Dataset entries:

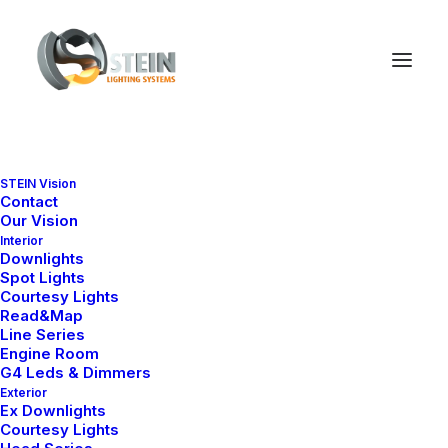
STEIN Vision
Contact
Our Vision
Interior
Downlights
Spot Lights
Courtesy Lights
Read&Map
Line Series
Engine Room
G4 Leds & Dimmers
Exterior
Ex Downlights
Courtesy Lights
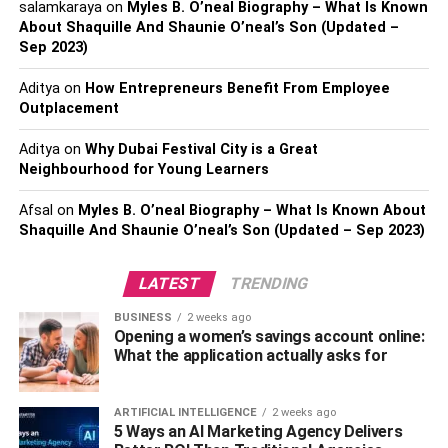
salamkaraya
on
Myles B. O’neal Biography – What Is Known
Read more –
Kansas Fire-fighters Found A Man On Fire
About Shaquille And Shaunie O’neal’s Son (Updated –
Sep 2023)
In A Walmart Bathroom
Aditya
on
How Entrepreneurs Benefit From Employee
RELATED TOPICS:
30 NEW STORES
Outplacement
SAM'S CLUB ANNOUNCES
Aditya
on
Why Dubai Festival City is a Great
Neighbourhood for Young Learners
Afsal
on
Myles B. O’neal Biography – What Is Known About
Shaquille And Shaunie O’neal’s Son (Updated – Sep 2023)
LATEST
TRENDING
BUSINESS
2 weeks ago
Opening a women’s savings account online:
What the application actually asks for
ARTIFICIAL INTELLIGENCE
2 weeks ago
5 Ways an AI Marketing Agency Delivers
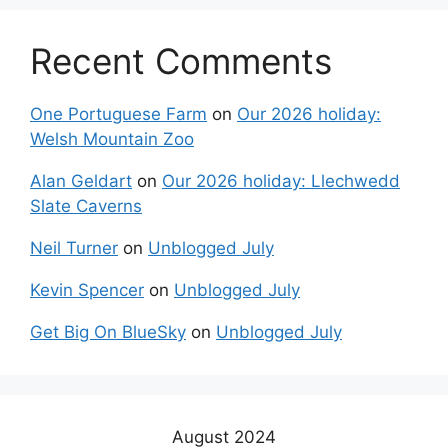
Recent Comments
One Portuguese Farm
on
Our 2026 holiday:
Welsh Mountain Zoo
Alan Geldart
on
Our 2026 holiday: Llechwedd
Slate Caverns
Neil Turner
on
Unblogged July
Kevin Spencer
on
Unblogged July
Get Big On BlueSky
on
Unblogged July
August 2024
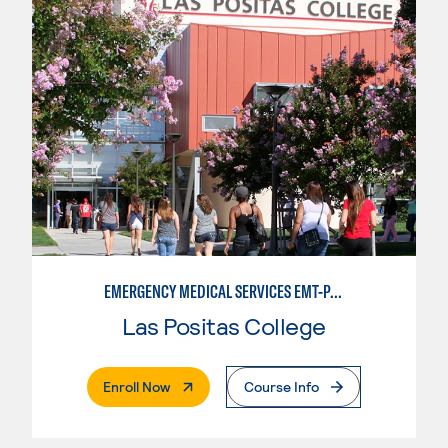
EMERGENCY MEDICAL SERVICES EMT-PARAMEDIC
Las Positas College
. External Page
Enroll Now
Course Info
* * *
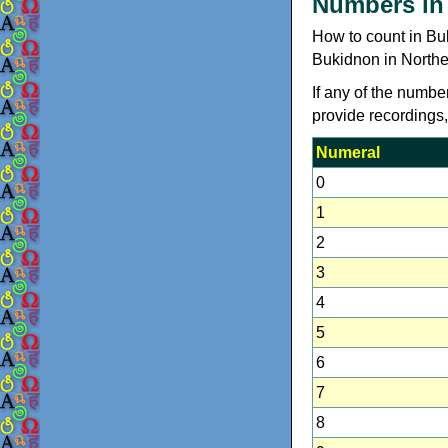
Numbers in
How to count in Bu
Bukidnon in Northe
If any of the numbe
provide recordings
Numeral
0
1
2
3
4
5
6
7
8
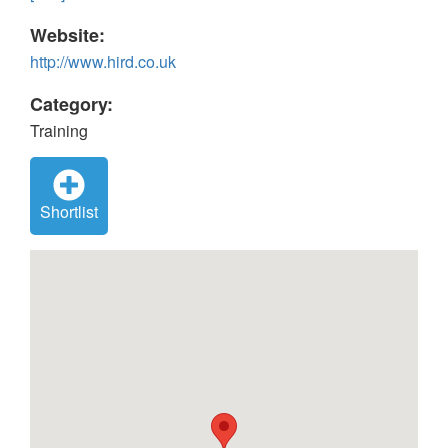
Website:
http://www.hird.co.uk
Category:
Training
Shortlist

> **Description of the task**
What is needed is an exact copy of the lines above, from the one containing "Outplacement" through the one containing "Opening a women’s", with nothing added.

> **Exercise solution**
Outplacement
SAM'S CLUB ANNOUNCES
Aditya
on
Why Dubai Festival City is a Great
Neighbourhood for Young Learners
Afsal
on
Myles B. O’neal Biography – What Is Known About
Shaquille And Shaunie O’neal’s Son (Updated – Sep 2023)
LATEST
TRENDING
BUSINESS
2 weeks ago
Opening a women’s savings account online:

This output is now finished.